Ketika pertandingan dimulai, kami mulai bertaruh siapa yang akan menang. Gue memilih jaket kuning dan Juni memilih jaket merah. Yang kalah harus belikan es cendol Mang Ujang. Di saat kami berfokus pada jagoan kami, tiba-tiba gue mengintip gerak-gerik Juni. Ia sibuk sendiri dengan ponselnya. Tersenyum lalu memotret pertandingan yang berlangsung. Gue pikir ia sedang menghubungi Bang Januar. Namun saat ponsel itu semakin dekat dengan pandangan gue, bola mata gue membulat kaget. Juni berkomunikasi dengan Leo. Ia terus tersenyum menatap ponselnya. Hati gue bertanya-tanya, apakah ada sesuatu di antara mereka? Apakah Juni menyukai Leo?
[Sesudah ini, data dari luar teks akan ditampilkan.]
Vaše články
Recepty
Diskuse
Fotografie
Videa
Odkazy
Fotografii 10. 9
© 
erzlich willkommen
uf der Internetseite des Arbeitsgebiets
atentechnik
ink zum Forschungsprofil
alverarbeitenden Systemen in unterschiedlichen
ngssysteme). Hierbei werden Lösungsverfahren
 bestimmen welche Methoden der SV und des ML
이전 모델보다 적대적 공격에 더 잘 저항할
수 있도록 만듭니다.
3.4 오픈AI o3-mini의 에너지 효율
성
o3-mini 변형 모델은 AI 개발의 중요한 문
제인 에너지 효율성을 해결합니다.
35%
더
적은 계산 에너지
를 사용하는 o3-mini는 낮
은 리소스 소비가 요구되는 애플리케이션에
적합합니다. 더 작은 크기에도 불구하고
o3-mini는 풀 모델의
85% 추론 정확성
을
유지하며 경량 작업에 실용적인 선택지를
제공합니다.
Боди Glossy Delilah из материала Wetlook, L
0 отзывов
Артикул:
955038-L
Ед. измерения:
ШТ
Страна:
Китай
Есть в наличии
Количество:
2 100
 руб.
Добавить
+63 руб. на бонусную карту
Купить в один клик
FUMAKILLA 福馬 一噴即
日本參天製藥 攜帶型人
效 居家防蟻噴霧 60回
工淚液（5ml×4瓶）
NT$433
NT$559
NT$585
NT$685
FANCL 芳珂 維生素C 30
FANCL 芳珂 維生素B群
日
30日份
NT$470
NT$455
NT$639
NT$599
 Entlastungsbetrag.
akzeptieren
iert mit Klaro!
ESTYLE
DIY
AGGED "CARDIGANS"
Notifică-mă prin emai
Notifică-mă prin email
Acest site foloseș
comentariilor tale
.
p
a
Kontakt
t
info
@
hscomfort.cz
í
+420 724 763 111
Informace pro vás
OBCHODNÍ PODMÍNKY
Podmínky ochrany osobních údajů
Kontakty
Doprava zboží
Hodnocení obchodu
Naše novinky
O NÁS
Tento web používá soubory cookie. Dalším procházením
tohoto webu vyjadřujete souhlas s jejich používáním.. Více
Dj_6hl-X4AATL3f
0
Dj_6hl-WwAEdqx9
Gue tidak berani bertanya. Gue berusaha percaya bahwa pesan BBM itu adalah pesan biasa. Meskipun sulit rasanya melepaskan pikiran buruk ini dari kepala gue. Bahkan ketika pertandingan berakhir pun gue masih terdiam tak bersemangat.
“Yah, gue kalah,” kata Juni. “Untung taruhannya traktir Mang Ujang, bukan Baskin Robbins.” Ia tergelak lega. Lalu menatap gue yang dari tadi mendiaminya. “Lo kenapa, An? Kok cemberut gitu. Kan, lo yang menang.”
Gue terkesiap akan lamunan gue. “Nggak apa-apa, Jun.” Gue tersenyum ke arahnya. “Makan es cendolnya kapan-kapan aja. Gue juga masih kenyang.”
Meskipun seharian ini gue menghabiskan waktu bersama Juni, tapi gue merasa raganya tidak bersama gue, melainkan bersama Leo.